Kent was the least radical school in the world. Before May 4th -- the week before, when Ohio State was having the riots and tearing things up -- we had a campus-wide water fight. For this to happen in Kent just didn’t make any sense. But we became the eye of the nation, and schools like Berkley and Columbia waited until Kent did something, and then they would do stuff. All of a sudden things changed. It was quite amazing.
[Interviewer]: You mentioned earlier that what you saw obviously changed you for the rest of your life. What do you think it changed in you? How do you think your future was shaped by your experience?
[Denny Benedict]: Well, it changed the way I felt about government. When I left here, I graduated, I didn’t pursue a job with, like, the State of Ohio, which turned out to be a mistake later on. But Governor Rhodes, I go, I’m not going to work for the state. These people tried to shoot me. I held quite a bit of grudge against them. [My] political views changed from being really having no views to becoming quite a liberal. Anybody who knows me hears the Kent State stories.
[Interviewer]: Some of the students that were on campus, like you were on May 4th, were interviewed by the FBI for one reason or another, just being spotted in the crowd. Where you interviewed by the FBI?
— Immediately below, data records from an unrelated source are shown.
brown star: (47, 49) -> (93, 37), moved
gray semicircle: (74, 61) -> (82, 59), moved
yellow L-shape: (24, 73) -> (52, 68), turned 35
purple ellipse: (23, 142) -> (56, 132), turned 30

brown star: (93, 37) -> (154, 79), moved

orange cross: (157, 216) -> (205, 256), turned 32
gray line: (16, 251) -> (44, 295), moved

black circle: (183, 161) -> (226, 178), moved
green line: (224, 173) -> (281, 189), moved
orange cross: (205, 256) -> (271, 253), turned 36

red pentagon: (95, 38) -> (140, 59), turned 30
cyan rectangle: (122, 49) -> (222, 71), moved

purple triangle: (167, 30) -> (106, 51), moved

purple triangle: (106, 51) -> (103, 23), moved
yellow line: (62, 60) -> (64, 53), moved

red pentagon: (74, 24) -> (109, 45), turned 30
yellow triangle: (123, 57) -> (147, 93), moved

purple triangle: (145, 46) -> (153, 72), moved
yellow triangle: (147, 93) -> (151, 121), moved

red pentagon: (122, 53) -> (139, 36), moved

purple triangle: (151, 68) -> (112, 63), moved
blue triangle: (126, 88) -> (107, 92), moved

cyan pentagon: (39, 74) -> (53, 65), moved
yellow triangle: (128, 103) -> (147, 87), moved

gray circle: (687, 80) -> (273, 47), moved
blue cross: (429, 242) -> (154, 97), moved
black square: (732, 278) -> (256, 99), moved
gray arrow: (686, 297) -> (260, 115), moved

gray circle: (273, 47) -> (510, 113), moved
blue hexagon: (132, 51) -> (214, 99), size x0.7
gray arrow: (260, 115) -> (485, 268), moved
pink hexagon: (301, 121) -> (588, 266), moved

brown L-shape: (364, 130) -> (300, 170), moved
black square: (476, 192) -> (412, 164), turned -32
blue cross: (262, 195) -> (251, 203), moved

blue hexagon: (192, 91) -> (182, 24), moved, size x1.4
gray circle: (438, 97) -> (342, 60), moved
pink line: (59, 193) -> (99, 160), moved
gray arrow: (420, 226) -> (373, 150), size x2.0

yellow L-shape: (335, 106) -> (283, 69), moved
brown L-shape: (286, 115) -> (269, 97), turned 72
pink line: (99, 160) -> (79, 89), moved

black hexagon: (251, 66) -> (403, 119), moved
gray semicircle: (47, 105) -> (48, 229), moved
[Denny Benedict]: I got a questionnaire from them, but I wasn’t contacted by them. A couple guys I know were. In fact, they had donated a couple things at a historical center: one of the bullet casings and a tear gas canister. I just happened to be there and I looked down, and go, “Hey, I know these guys. They lived right across the hall from me.” Yeah, I was interviewed by a couple TV stations and all, not by the FBI or the police.
[Interviewer]: Are there any more thoughts you’d like to share about the event, how it’s affected you, Kent State in general?
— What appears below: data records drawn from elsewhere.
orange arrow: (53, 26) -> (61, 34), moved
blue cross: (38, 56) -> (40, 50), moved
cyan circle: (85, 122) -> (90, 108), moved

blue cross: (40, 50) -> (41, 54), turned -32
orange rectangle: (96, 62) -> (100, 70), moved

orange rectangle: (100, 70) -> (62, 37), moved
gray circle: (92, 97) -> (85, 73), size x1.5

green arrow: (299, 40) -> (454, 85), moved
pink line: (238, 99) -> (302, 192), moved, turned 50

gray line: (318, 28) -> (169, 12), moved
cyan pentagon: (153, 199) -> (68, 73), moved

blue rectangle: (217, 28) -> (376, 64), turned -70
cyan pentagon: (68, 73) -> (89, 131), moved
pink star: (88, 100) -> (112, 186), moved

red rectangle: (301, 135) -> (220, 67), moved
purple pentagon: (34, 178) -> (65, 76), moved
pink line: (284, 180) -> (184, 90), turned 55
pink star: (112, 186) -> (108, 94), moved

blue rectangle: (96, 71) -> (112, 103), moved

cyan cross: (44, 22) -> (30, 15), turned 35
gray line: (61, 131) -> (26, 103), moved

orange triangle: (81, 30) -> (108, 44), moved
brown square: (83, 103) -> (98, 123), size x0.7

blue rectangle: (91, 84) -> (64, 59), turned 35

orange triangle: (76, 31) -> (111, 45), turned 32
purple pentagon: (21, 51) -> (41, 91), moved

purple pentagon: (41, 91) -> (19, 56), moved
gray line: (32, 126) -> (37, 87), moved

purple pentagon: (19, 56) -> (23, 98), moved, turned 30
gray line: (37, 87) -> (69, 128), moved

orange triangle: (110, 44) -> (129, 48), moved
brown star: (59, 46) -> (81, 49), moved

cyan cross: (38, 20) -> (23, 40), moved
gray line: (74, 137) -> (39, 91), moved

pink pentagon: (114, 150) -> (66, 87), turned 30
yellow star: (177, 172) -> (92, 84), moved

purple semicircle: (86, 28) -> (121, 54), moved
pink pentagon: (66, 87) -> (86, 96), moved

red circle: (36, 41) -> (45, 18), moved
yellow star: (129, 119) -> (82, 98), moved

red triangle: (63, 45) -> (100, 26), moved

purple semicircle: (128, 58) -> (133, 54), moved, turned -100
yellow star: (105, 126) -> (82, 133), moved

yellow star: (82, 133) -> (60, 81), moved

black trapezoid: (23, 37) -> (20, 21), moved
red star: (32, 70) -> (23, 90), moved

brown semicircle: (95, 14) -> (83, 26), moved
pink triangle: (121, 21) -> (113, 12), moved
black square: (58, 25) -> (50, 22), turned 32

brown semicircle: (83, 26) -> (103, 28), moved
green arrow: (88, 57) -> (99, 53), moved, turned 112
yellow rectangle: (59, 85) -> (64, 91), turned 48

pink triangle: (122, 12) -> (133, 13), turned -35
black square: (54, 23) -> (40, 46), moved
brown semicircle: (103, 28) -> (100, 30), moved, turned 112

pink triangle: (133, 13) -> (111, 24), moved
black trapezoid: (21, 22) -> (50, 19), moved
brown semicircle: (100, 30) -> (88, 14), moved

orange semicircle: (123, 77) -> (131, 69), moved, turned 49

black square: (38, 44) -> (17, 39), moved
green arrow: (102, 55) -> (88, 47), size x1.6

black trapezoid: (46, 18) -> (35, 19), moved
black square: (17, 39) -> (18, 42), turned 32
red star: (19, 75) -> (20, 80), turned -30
[Denny Benedict]: I think one thing: there’s more victims to this. There was first girlfriend I had on campus -- she was eighteen, Sue Phillips from Chardon, just wonderful, beautiful girl. When they shut the school down, everybody had to leave. She was a passenger on a motorcycle, the week after was in a car wreck and was killed, which wouldn’t have happened. But I think there’s other victims like that. Other things happened to other people besides the four that were shot. Nine others were wounded. I had talked to Dean Kahler -- who's paralyzed -- but I talk to him a lot. About eight years ago I asked him if he had forgiven the National Guard, and he said he had. He goes, “Yeah, I made peace with that years ago. What happened [is] what happened. I’ve forgiven them.”
[indistinct] Even to this day I haven’t forgiven them. I’ll never forgive them. In my mind, it would be a disservice to the kids that were killed. That’s my burden to bear, but I -- the hate's gone, but the forgiveness, that’s not going to happen. I’ll never forgive them.
[Interviewer]: Well, if that’s all, thank you so much for your interview.
[Denny Benedict]: Thank you. I appreciate you letting me.